Looks like we can look forward to a update or new version of Living Cookbook within the coming year if Radium Technologies wants to continue their product under Windows 8. Thought I'd give Windows 8 Consumer Preview a spin and hopefully report that Living Cookbook 2011 runs fine.
No such luck. LC won't install under Win8 with the settings I've tried so far.
I tried installing under the classic Windows desktop "app" (~Windows 7 interface) of Windows 8. The default compatibility evaluation by Win8 is to install LC as a WinXP SP3-compatible app. That bombs out informing me that I can't install LC under 64-bit WinXP (what Win8 is emulating, I guess). If I manually switch the compatibility mode to Windows 7, still bombs out in the same way.

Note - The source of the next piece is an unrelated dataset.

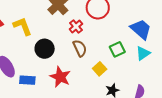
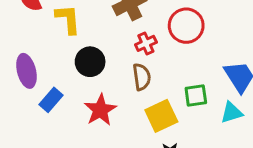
yellow square: (100, 69) -> (161, 116), size x1.5
blue rectangle: (27, 80) -> (51, 100), turned -70

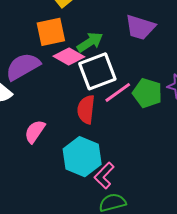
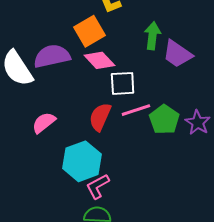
orange square: (51, 32) -> (90, 31), turned -36
green arrow: (90, 42) -> (152, 36), moved, turned -68
white square: (97, 71) -> (123, 83), size x0.7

Also, the InstallAware wizard for LC wants to install .Net Framework 2.0 (from the Stone Age of .Net Framework) and Win8 does not go for that, either.
If you want to try out Windows 8 Consumer Preview, you might do what I did (if you are experienced with Windows). Wife has a laptop she doesn't really use with 240 Gb free hard disk space. I mouse right click on My Computer, picked Manage, went to Disk Services in the Console, mouse right click, asked to Shrink Volume. Few minutes passed while Win7 evaluated how much it could shrink volume (might be some unmovable files that limit how much space you can free up). I picked 45 Gb to shrink (leaving me 29.5 Gb free after Win8 install). After shrinking my existing Win7 partition and getting 45 Gb free space, I downloaded the Win8 setup to my Win7 disk and followed instructions to create an .ISO image. Once you have the ISO image and have carefully written down on PAPER the license key, you can mouse right click on the ISO image and use the Win8 DVD burner that becomes available to burn and verify your Win8 Install DVD. Then you REBOOT your computer, changing your BIOS settings if necessary to make the boot process look for your DVD drive first. Follow the Win8 Install instructions to create a new partition from your freed space, to format it (be careful not to format your old Win7 partition), and then continue with the install. After copying the Win8 files off the DVD to your new drive partition, you can probably eject the Install DVD. If not, when the Win8 install reboots be sure NOT to touch a key to launch the Win8 install process again. Just let launching the DVD time out and go to booting from your hard disk where you will now have a dual boot setup with the choice of booting from either your previous OS or the Win8 Consumer Preview. You will go through at least one more reboot during the install process where the same advice about not going back to the DVD applies.
The bottom line:
David Pogue of the NY Times is known as an "Apple lover." So if he says, "Get psyched" about a Microsoft product, you'd better believe it. Using it only a laptop with no touch screen takes some getting used to. Just trying it so I know whether it's worth it to go for a Win8 tablet when they are on the market. But from what I've seen so far, I'm in agreement with Pogue. It's going to be very cool on a tablet.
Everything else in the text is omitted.